How to use PACz appropriately?

Hi Mike,

Phase-amplitude coupling was laid out in the Chapter 30 of ANTS. To handle three potential confounds, you applied a nonparametric permutation testing to obtain a standardized Z-value of PAC: PACz. This was a very elegant method and your explanation was also very convincing. I have three questions about how to use PACz appropriately.

  1. In my understanding, PACz can be generally used in two ways. First, the PACz value ifself can manifest whether the coupling exists in one frequency pair by being compared with one statistical threshold. Second, the PACz values reflect the coupling strength so they can be compared between different values. Am I correct?

  2. For the exploratory application, you advised to select a salient region in frequency-frequency space across all conditions and then to compare PACs in this specific frequency pair between conditions. Could I directly compare frequency-frequency space between different conditions using cluster-based permutation test?

  3. How to handle baseline? It seems inappropriate to use similar methods of baseline correction from time-frequency power analysis. Do we need to consider the influence of baseline coupling level and how?

Hi Jinwen. The answer to your first two questions is Yes.

For the third question, you can subtract PACz from a baseline period if you want. PACz values are inherently scale-independent, so there is no impact of 1/f that requires a nonlinear solution (e.g., dB) like for time-frequency power.
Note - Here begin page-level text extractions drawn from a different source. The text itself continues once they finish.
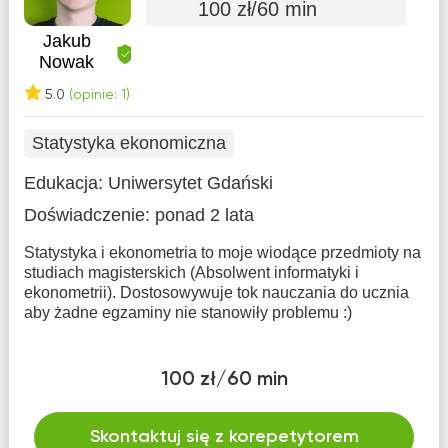
100 zł/60 min
Jakub
Nowak
5.0
(opinie: 1)
Statystyka ekonomiczna
Edukacja:
Uniwersytet Gdański
Doświadczenie:
ponad 2 lata
Statystyka i ekonometria to moje wiodące przedmioty na
studiach magisterskich (Absolwent informatyki i
ekonometrii). Dostosowywuje tok nauczania do ucznia
aby żadne egzaminy nie stanowiły problemu :)
100 zł/60 min
Skontaktuj się z korepetytorem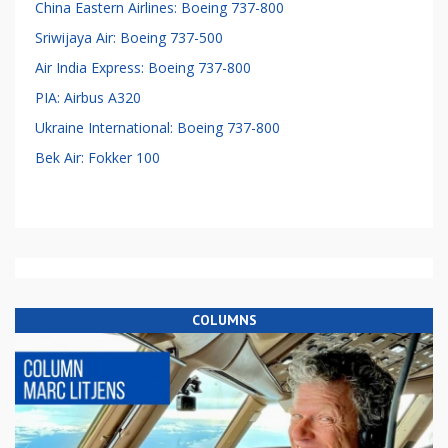
China Eastern Airlines: Boeing 737-800
Sriwijaya Air: Boeing 737-500
Air India Express: Boeing 737-800
PIA: Airbus A320
Ukraine International: Boeing 737-800
Bek Air: Fokker 100
COLUMNS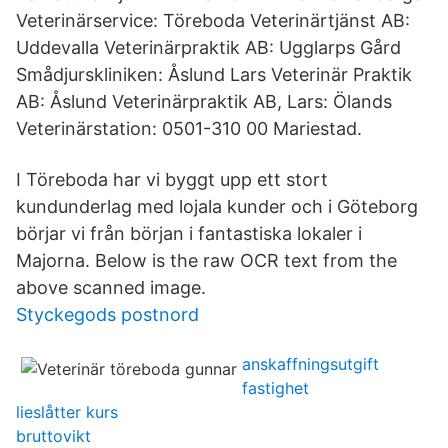
Veterinärservice: Töreboda Veterinärtjänst AB:
Uddevalla Veterinärpraktik AB: Ugglarps Gård
Smådjurskliniken: Åslund Lars Veterinär Praktik
AB: Åslund Veterinärpraktik AB, Lars: Ölands
Veterinärstation: 0501-310 00 Mariestad.
I Töreboda har vi byggt upp ett stort
kundunderlag med lojala kunder och i Göteborg
börjar vi från början i fantastiska lokaler i
Majorna. Below is the raw OCR text from the
above scanned image.
Styckegods postnord
anskaffningsutgift
fastighet
lieslåtter kurs
bruttovikt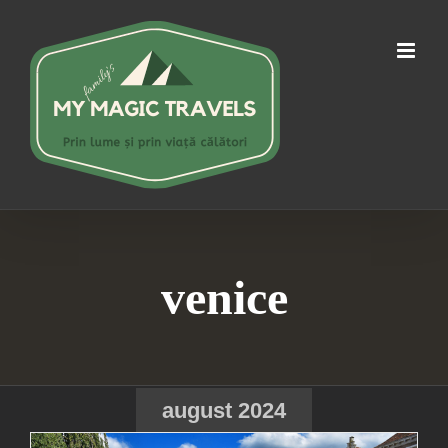
Skip
to
content
venice
august 2024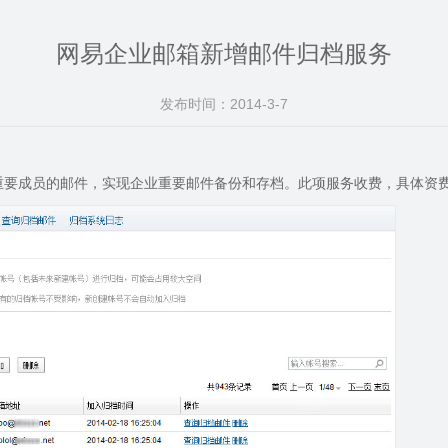
网易企业邮箱新增邮件归档服务
发布时间：2014-3-7
重要成员的邮件，实现企业重要邮件备份和存档。此项服务收费，具体资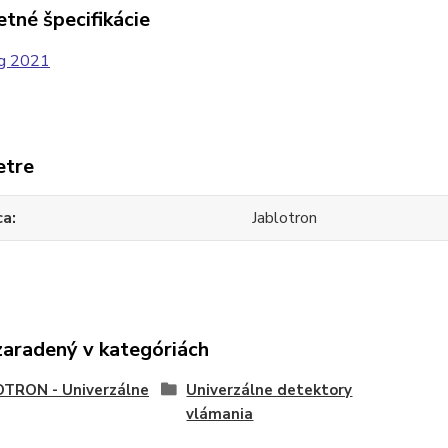
tné špecifikácie
etre
ca
Jablotron
zaradený v kategóriách
OTRON - Univerzálne
Univerzálne detektory
vlámania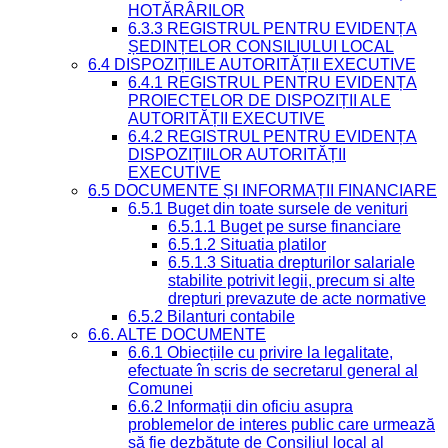
HOTĂRÂRILOR
6.3.3 REGISTRUL PENTRU EVIDENȚA
ȘEDINȚELOR CONSILIULUI LOCAL
6.4 DISPOZIȚIILE AUTORITĂȚII EXECUTIVE
6.4.1 REGISTRUL PENTRU EVIDENȚA
PROIECTELOR DE DISPOZIȚII ALE
AUTORITĂȚII EXECUTIVE
6.4.2 REGISTRUL PENTRU EVIDENȚA
DISPOZIȚIILOR AUTORITĂȚII
EXECUTIVE
6.5 DOCUMENTE ȘI INFORMAȚII FINANCIARE
6.5.1 Buget din toate sursele de venituri
6.5.1.1 Buget pe surse financiare
6.5.1.2 Situatia platilor
6.5.1.3 Situatia drepturilor salariale
stabilite potrivit legii, precum si alte
drepturi prevazute de acte normative
6.5.2 Bilanturi contabile
6.6. ALTE DOCUMENTE
6.6.1 Obiecțiile cu privire la legalitate,
efectuate în scris de secretarul general al
Comunei
6.6.2 Informații din oficiu asupra
problemelor de interes public care urmează
să fie dezbătute de Consiliul local al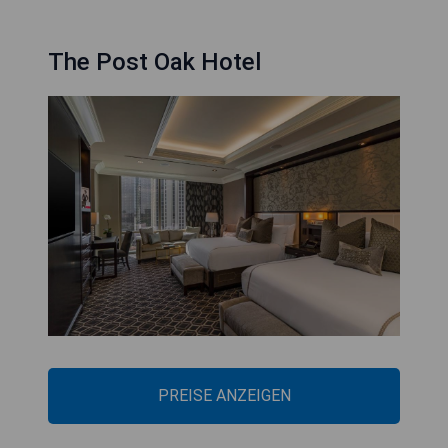
The Post Oak Hotel
PREISE ANZEIGEN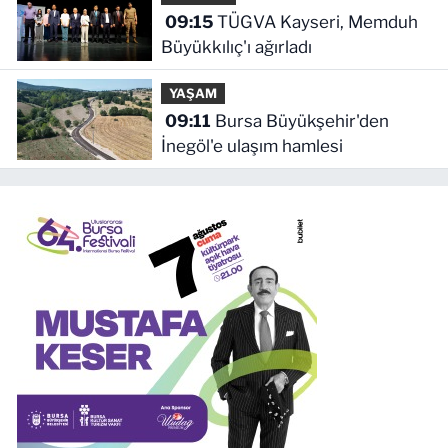
09:15
TÜGVA Kayseri, Memduh
Büyükkılıç'ı ağırladı
YAŞAM
09:11
Bursa Büyükşehir'den
İnegöl'e ulaşım hamlesi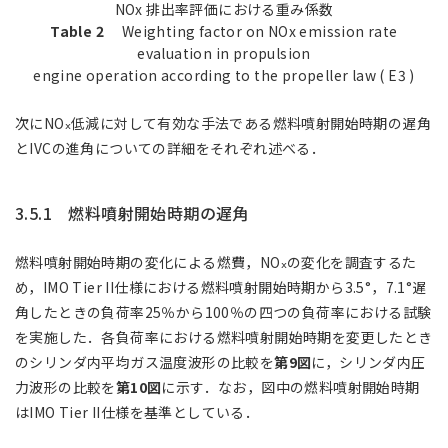
NOx 排出率評価における重み係数
Table 2
Weighting factor on NOx emission rate
evaluation in propulsion
engine operation according to the propeller law ( E3 )
次にNO
低減に対して有効な手法である燃料噴射開始時期の遅角
ⅹ
とIVCの進角についての詳細をそれぞれ述べる．
3.5.1 燃料噴射開始時期の遅角
燃料噴射開始時期の変化による燃費，NO
の変化を調査するた
ⅹ
め，IMO Tier II仕様における燃料噴射開始時期から3.5°，7.1°遅
角したときの負荷率25％から100％の四つの負荷率における試験
を実施した．各負荷率における燃料噴射開始時期を変更したとき
のシリンダ内平均ガス温度波形の比較を
第9図
に，シリンダ内圧
力波形の比較を
第10図
に示す．なお，図中の燃料噴射開始時期
はIMO Tier II仕様を基準としている．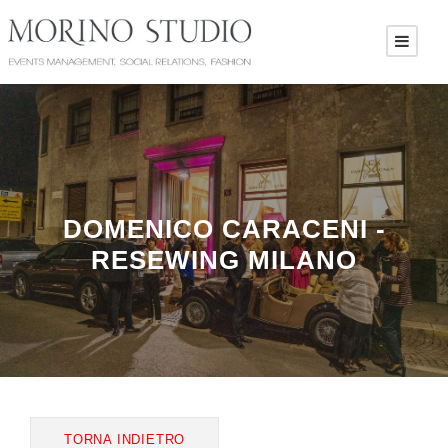
DOMENICO CARACENI -
RESEWING MILANO
TORNA INDIETRO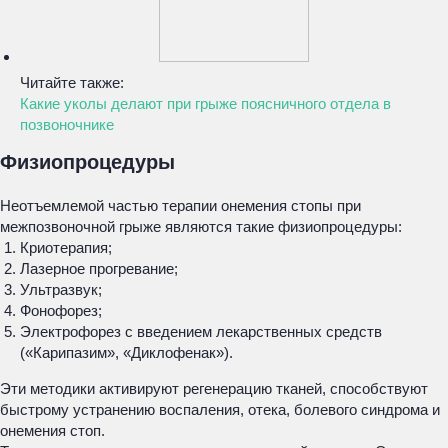
Читайте также:
Какие уколы делают при грыже поясничного отдела в
позвоночнике
Физиопроцедуры
Неотъемлемой частью терапии онемения стопы при
межпозвоночной грыже являются такие физиопроцедуры:
Криотерапия;
Лазерное прогревание;
Ультразвук;
Фонофорез;
Электрофорез с введением лекарственных средств
(«Карипазим», «Диклофенак»).
Эти методики активируют регенерацию тканей, способствуют
быстрому устранению воспаления, отека, болевого синдрома и
онемения стоп.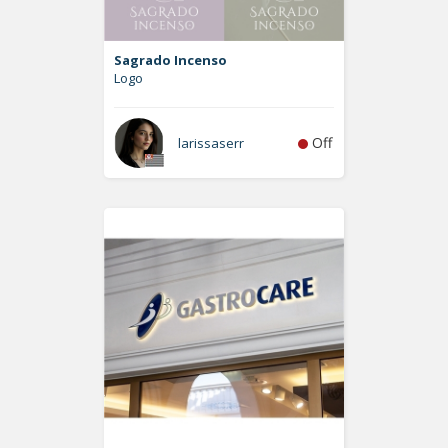
Sagrado Incenso
Logo
Off
larissaserr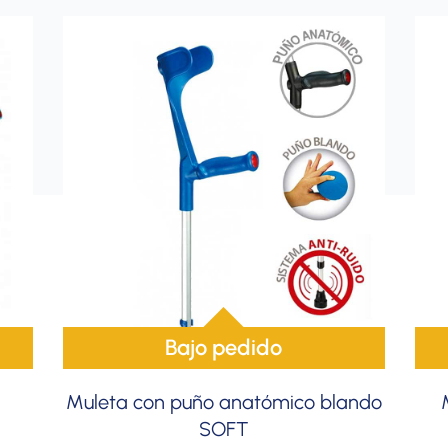
Bajo pedido
Muleta con puño anatómico blando
SOFT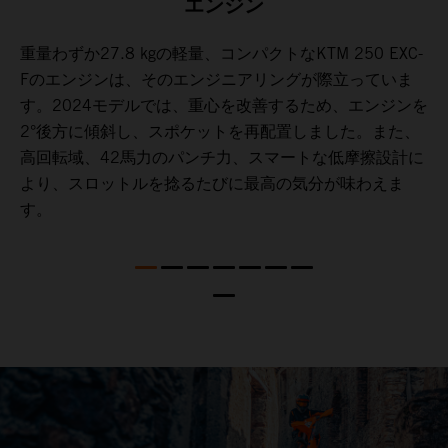
エンジン
重
重量わずか27.8 kgの軽量、コンパクトなKTM 250 EXC-
。
Fのエンジンは、そのエンジニアリングが際立っていま
す。2024モデルでは、重心を改善するため、エンジンを
配
2°後方に傾斜し、スポケットを再配置しました。また、
に
高回転域、42馬力のパンチ力、スマートな低摩擦設計に
レ
より、スロットルを捻るたびに最高の気分が味わえま
く
す。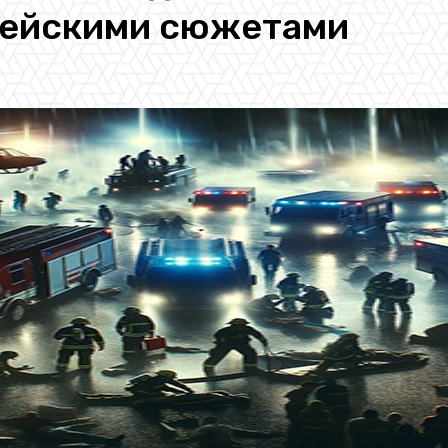
блейскими сюжетами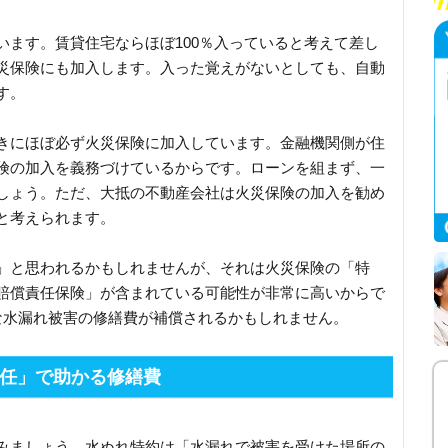
います。賃貸住宅ならほぼ100％入っていると考えて差し
災保険にも加入します。入った覚えがないとしても、自動
す。
きにほぼ必ず火災保険に加入しています。金融機関側が住
険の加入を義務づけているからです。ローンを組まず、一
しょう。ただ、大抵の不動産会社は火災保険の加入を勧め
と考えられます。
」と思われるかもしれませんが、それは火災保険の「特
賠償責任保険」が含まれている可能性が非常に高いからで
な水漏れ被害の修繕費が補償されるかもしれません。
任」で助かる修繕費
みましょう。水ぬれ特約は「水漏れで被害を受けた場所の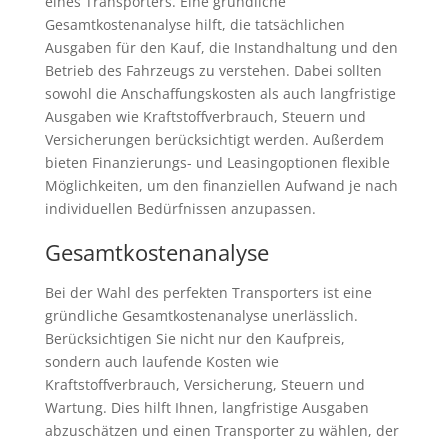
eines Transporters. Eine gründliche
Gesamtkostenanalyse hilft, die tatsächlichen
Ausgaben für den Kauf, die Instandhaltung und den
Betrieb des Fahrzeugs zu verstehen. Dabei sollten
sowohl die Anschaffungskosten als auch langfristige
Ausgaben wie Kraftstoffverbrauch, Steuern und
Versicherungen berücksichtigt werden. Außerdem
bieten Finanzierungs- und Leasingoptionen flexible
Möglichkeiten, um den finanziellen Aufwand je nach
individuellen Bedürfnissen anzupassen.
Gesamtkostenanalyse
Bei der Wahl des perfekten Transporters ist eine
gründliche Gesamtkostenanalyse unerlässlich.
Berücksichtigen Sie nicht nur den Kaufpreis,
sondern auch laufende Kosten wie
Kraftstoffverbrauch, Versicherung, Steuern und
Wartung. Dies hilft Ihnen, langfristige Ausgaben
abzuschätzen und einen Transporter zu wählen, der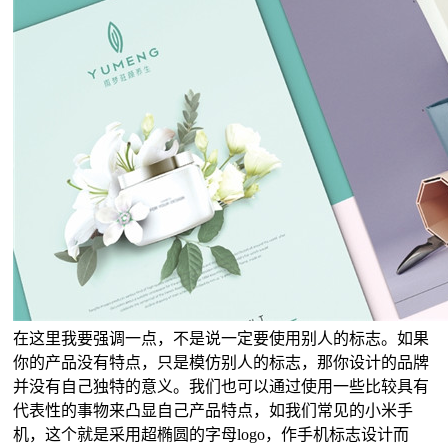
在这里我要强调一点，不是说一定要使用别人的标志。如果
你的产品没有特点，只是模仿别人的标志，那你设计的品牌
并没有自己独特的意义。我们也可以通过使用一些比较具有
代表性的事物来凸显自己产品特点，如我们常见的小米手
机，这个就是采用超椭圆的字母logo，作手机标志设计而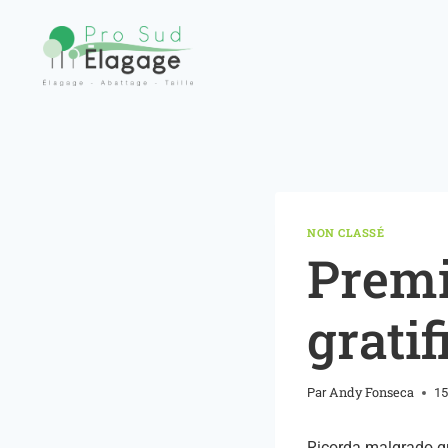
NON CLASSÉ
Premi
grati
Andy Fonseca
Par
15
Ricorda malgrado qua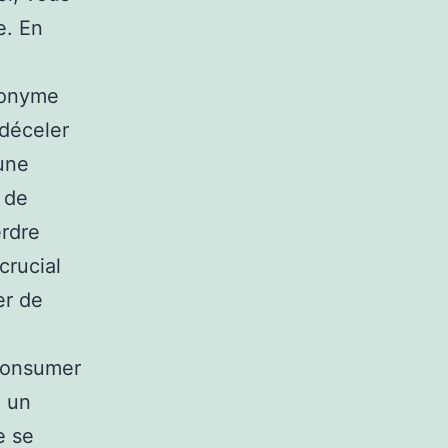
e. En
ynonyme
déceler
une
 de
erdre
crucial
er de
 consumer
à un
e se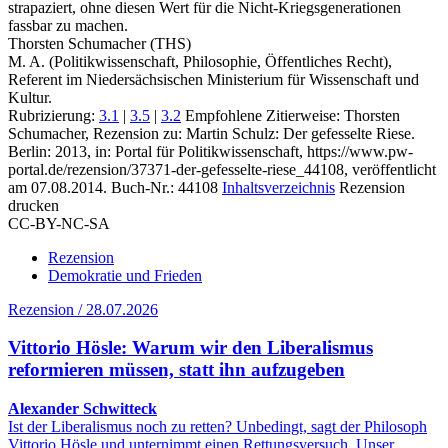
strapaziert, ohne diesen Wert für die Nicht‑Kriegsgenerationen
fassbar zu machen.
Thorsten Schumacher (THS)
M. A. (Politikwissenschaft, Philosophie, Öffentliches Recht),
Referent im Niedersächsischen Ministerium für Wissenschaft und
Kultur.
Rubrizierung:
3.1
|
3.5
|
3.2
Empfohlene Zitierweise: Thorsten
Schumacher, Rezension zu: Martin Schulz
: Der gefesselte Riese.
Berlin: 2013, in: Portal für Politikwissenschaft, https://www.pw-
portal.de/rezension/37371-der-gefesselte-riese_44108, veröffentlicht
am 07.08.2014.
Buch-Nr.: 44108
Inhaltsverzeichnis
Rezension
drucken
CC-BY-NC-SA
Rezension
Demokratie und Frieden
Rezension / 28.07.2026
Vittorio Hösle: Warum wir den Liberalismus
reformieren müssen, statt ihn aufzugeben
Alexander Schwitteck
Ist der Liberalismus noch zu retten? Unbedingt, sagt der Philosoph
Vittorio Hösle und unternimmt einen Rettungsversuch. Unser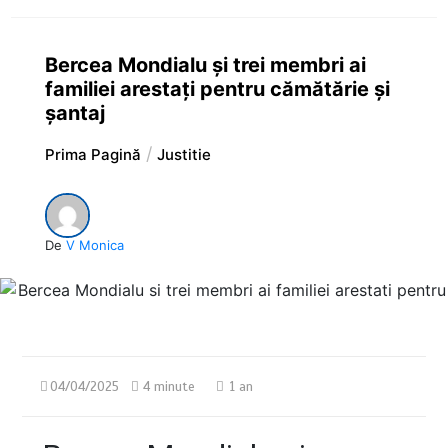
Bercea Mondialu și trei membri ai
familiei arestați pentru cămătărie și
șantaj
Prima Pagină
Justitie
De
V Monica
04/04/2025
4 minute
1 an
Thank you very much, Mike. I’m sorry that I have two more questions. Hope you could give some comments.

  1. Regarding the number of cycles at phase-frequency, which influences the temporal precision, I found out a little inconsistency in the codes of Figure 30.8. In the line 427 of chapter30.m, you used the variable cfc_time_window_idx determined by cycle number(cfc_numcycles) and phase frequency(freq4phase). However, in the loop of phase frequencies, the variable cfc_time_window_idx was not updated and it corresponded to a constant time interval. As a result, for the phase frequency other than 10 Hz, the number of cycles would vary. For example, the phase frequency of 20 Hz had 6 cycles, which would decrease the temporal precision. I tried the constant number of cycles that corresponded to the varying cfc_time_window_idx. The result was a little different from Figure 30.8a (see the below figure).

I am wondering whether you deliberately used the varying number of cycles here. I think that the constant number of cycles (e.g. 3) would have better temporal precision.

  1. Regarding the nonparametric permutation testing in PACz, we can get a single PACz value for each frequency pair by shuffling and then concatenating trials, just as Figure 30.8b showed. The trial information was lost in this way. To obtain single-trial PACz, the similar permutation testing can be performed within each trial. Averaging single-trial PACz, we could also get a single PACz value. I tried both strategies and found a little difference (see the below figure).

How do you see the difference? Did Figure 30.8b have higher SNR? Would you recommend to compute single-trial PACz in analysis?

Oh, great catch! I don’t remember if that was intentional, but it’s certainly possible that that’s a small bug in the code.

The difficulty with these kinds of parameters is that there is no right or wrong; there are only choices. The important thing is to pick a set of parameters and apply it equally to all conditions/channels/subjects/etc.

As for single-trial PACz: No, I don’t really recommend that. Computationally it’s fine; the issue is that the effect size of CFC is really really small except in the rodent hippocampus during active exploration. I’d be concerned that the effect size is too small to reliably detect on the single-trial level.

Insightful explanations! Thank you so much!